## TASK REQUIREMENTS:
Would you return the data exactly as given, except for its pictures?

*** RECORDS PROVIDED ***

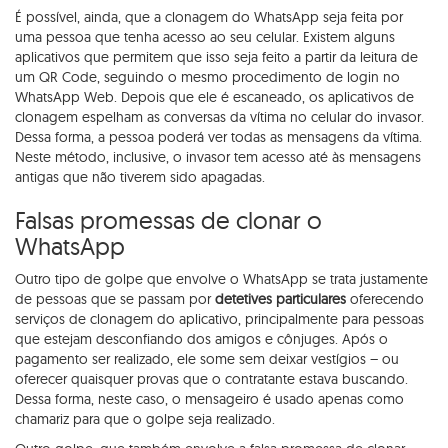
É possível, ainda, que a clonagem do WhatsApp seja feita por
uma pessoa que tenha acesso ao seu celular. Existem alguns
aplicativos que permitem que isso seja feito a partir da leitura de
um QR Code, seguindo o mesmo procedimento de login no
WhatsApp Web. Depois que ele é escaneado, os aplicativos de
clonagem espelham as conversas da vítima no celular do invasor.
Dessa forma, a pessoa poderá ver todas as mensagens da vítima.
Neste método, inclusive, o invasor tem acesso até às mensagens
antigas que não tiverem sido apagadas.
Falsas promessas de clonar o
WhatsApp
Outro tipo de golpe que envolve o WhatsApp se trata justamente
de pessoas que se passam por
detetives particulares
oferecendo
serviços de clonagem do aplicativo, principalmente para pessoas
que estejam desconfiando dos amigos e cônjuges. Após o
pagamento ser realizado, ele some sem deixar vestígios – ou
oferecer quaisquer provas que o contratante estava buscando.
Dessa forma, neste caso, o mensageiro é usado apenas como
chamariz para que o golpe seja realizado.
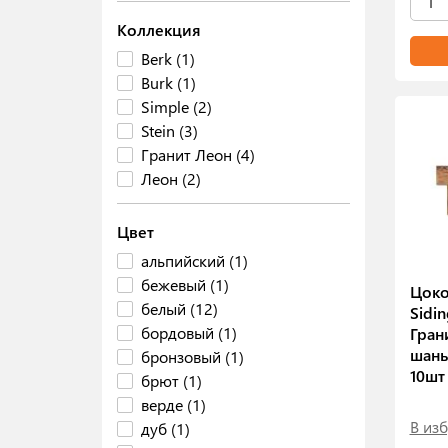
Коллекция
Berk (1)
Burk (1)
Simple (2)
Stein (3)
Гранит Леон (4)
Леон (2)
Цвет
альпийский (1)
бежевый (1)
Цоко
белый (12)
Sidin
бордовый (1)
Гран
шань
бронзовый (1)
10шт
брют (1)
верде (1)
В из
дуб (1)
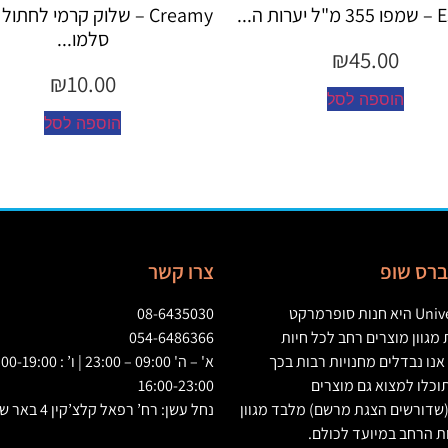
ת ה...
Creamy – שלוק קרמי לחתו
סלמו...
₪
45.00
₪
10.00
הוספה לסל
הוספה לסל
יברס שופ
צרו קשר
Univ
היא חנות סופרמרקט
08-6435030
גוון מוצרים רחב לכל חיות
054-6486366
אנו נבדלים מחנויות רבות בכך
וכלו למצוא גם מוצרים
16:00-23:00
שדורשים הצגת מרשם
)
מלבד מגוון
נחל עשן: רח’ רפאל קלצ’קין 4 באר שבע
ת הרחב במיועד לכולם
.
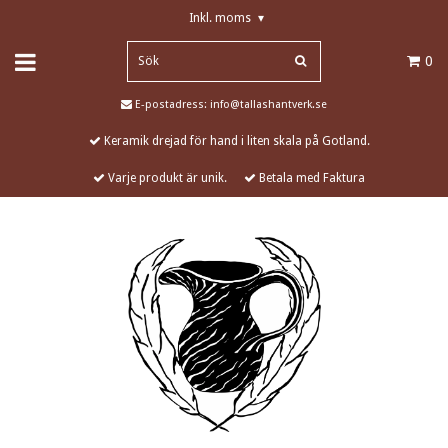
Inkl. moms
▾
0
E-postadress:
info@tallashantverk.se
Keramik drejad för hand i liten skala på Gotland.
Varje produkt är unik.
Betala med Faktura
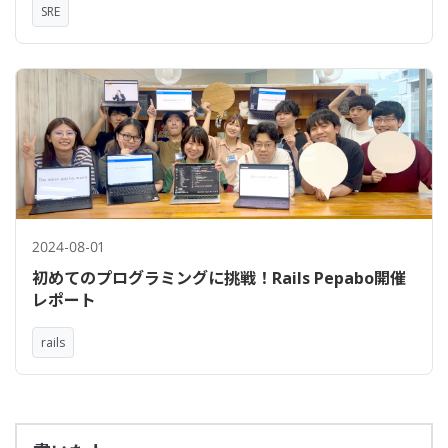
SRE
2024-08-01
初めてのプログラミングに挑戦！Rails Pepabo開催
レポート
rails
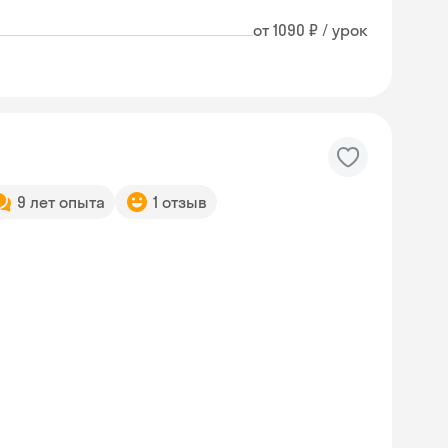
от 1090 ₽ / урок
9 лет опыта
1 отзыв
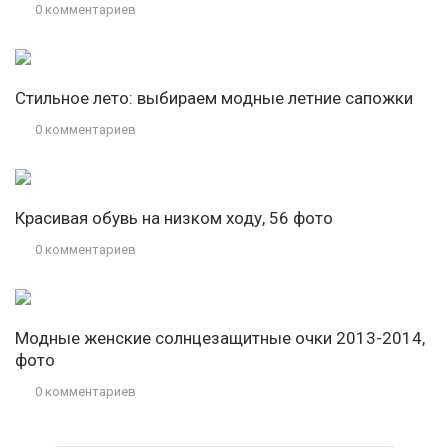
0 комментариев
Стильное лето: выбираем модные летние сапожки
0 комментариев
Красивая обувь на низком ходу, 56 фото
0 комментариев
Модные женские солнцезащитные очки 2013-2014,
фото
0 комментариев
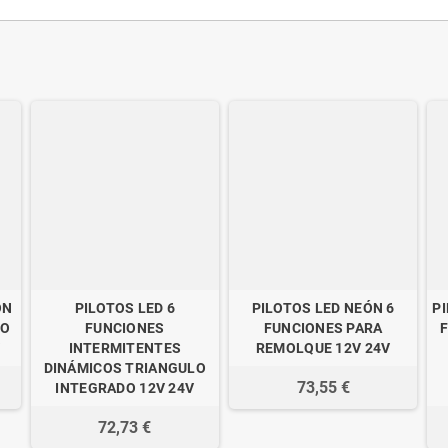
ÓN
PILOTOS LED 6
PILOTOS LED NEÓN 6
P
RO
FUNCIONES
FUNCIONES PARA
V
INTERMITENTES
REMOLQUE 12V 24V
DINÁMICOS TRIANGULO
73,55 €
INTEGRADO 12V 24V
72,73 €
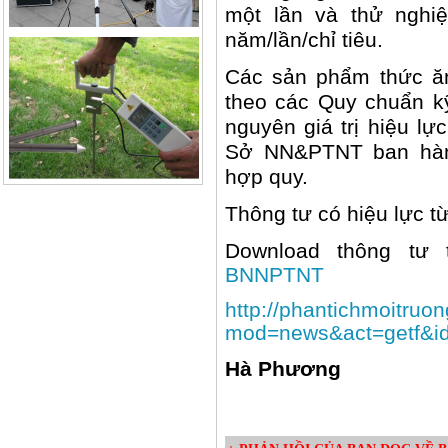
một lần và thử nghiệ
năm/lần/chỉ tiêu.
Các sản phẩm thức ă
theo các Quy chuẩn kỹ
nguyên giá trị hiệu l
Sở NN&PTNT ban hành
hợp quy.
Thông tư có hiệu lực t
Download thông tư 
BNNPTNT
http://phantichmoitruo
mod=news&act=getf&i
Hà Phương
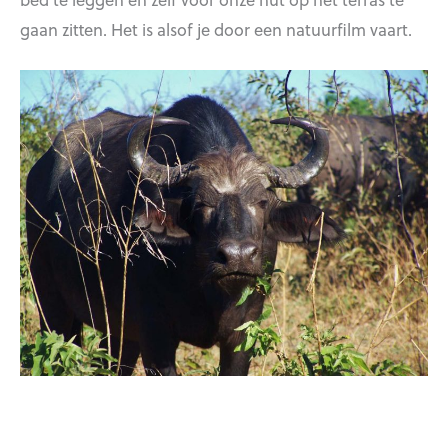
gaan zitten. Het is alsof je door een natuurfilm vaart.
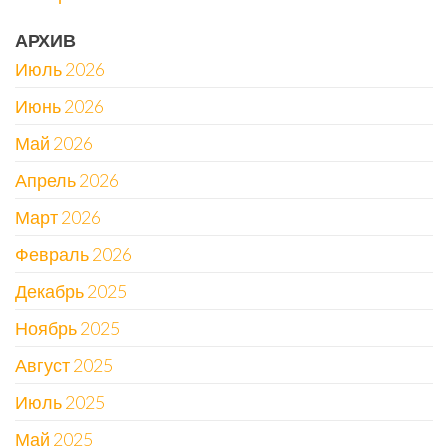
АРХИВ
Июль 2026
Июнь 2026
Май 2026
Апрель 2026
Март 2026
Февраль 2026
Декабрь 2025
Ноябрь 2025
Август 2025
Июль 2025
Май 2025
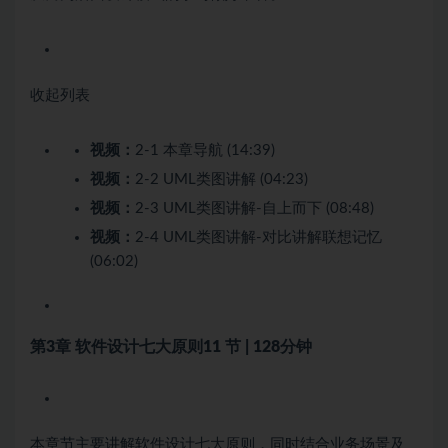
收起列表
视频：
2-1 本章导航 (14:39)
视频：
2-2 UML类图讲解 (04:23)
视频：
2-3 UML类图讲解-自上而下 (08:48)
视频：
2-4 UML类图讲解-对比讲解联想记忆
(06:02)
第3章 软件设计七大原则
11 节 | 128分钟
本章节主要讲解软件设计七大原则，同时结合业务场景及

*** End of RECORDS PROVIDED ***

## ANSWER BOX:
É possível, ainda, que a clonagem do WhatsApp seja feita por
uma pessoa que tenha acesso ao seu celular. Existem alguns
aplicativos que permitem que isso seja feito a partir da leitura de
um QR Code, seguindo o mesmo procedimento de login no
WhatsApp Web. Depois que ele é escaneado, os aplicativos de
clonagem espelham as conversas da vítima no celular do invasor.
Dessa forma, a pessoa poderá ver todas as mensagens da vítima.
Neste método, inclusive, o invasor tem acesso até às mensagens
antigas que não tiverem sido apagadas.
Falsas promessas de clonar o
WhatsApp
Outro tipo de golpe que envolve o WhatsApp se trata justamente
de pessoas que se passam por
detetives particulares
oferecendo
serviços de clonagem do aplicativo, principalmente para pessoas
que estejam desconfiando dos amigos e cônjuges. Após o
pagamento ser realizado, ele some sem deixar vestígios – ou
oferecer quaisquer provas que o contratante estava buscando.
Dessa forma, neste caso, o mensageiro é usado apenas como
chamariz para que o golpe seja realizado.
Коллекция
Berk (1)
Burk (1)
Simple (2)
Stein (3)
Гранит Леон (4)
Леон (2)
Цвет
альпийский (1)
бежевый (1)
Цоко
белый (12)
Sidin
бордовый (1)
Гран
шань
бронзовый (1)
10шт
брют (1)
верде (1)
В из
дуб (1)
ת ה...
Creamy – שלוק קרמי לחתו
סלמו...
₪
45.00
₪
10.00
הוספה לסל
הוספה לסל
יברס שופ
צרו קשר
Univ
היא חנות סופרמרקט
08-6435030
גוון מוצרים רחב לכל חיות
054-6486366
אנו נבדלים מחנויות רבות בכך
וכלו למצוא גם מוצרים
16:00-23:00
שדורשים הצגת מרשם
)
מלבד מגוון
נחל עשן: רח’ רפאל קלצ’קין 4 באר שבע
ת הרחב במיועד לכולם
.
Inkl. moms
▾
0
E-postadress:
info@tallashantverk.se
Keramik drejad för hand i liten skala på Gotland.
Varje produkt är unik.
Betala med Faktura
SRE
2024-08-01
初めてのプログラミングに挑戦！Rails Pepabo開催
レポート
rails
от 1090 ₽ / урок
9 лет опыта
1 отзыв
0 комментариев
Стильное лето: выбираем модные летние сапожки
0 комментариев
Красивая обувь на низком ходу, 56 фото
0 комментариев
Модные женские солнцезащитные очки 2013-2014,
фото
0 комментариев
ÓN
PILOTOS LED 6
PILOTOS LED NEÓN 6
P
RO
FUNCIONES
FUNCIONES PARA
V
INTERMITENTES
REMOLQUE 12V 24V
DINÁMICOS TRIANGULO
73,55 €
INTEGRADO 12V 24V
72,73 €
một lần và thử nghiệ
năm/lần/chỉ tiêu.
Các sản phẩm thức ă
theo các Quy chuẩn kỹ
nguyên giá trị hiệu l
Sở NN&PTNT ban hành
hợp quy.
Thông tư có hiệu lực t
Download thông tư 
BNNPTNT
http://phantichmoitruo
mod=news&act=getf&i
Hà Phương
gaan zitten. Het is alsof je door een natuurfilm vaart.
АРХИВ
Июль 2026
Июнь 2026
Май 2026
Апрель 2026
Март 2026
Февраль 2026
Декабрь 2025
Ноябрь 2025
Август 2025
Июль 2025
Май 2025
收起列表
视频：
2-1 本章导航 (14:39)
视频：
2-2 UML类图讲解 (04:23)
视频：
2-3 UML类图讲解-自上而下 (08:48)
视频：
2-4 UML类图讲解-对比讲解联想记忆
(06:02)
第3章 软件设计七大原则
11 节 | 128分钟
本章节主要讲解软件设计七大原则，同时结合业务场景及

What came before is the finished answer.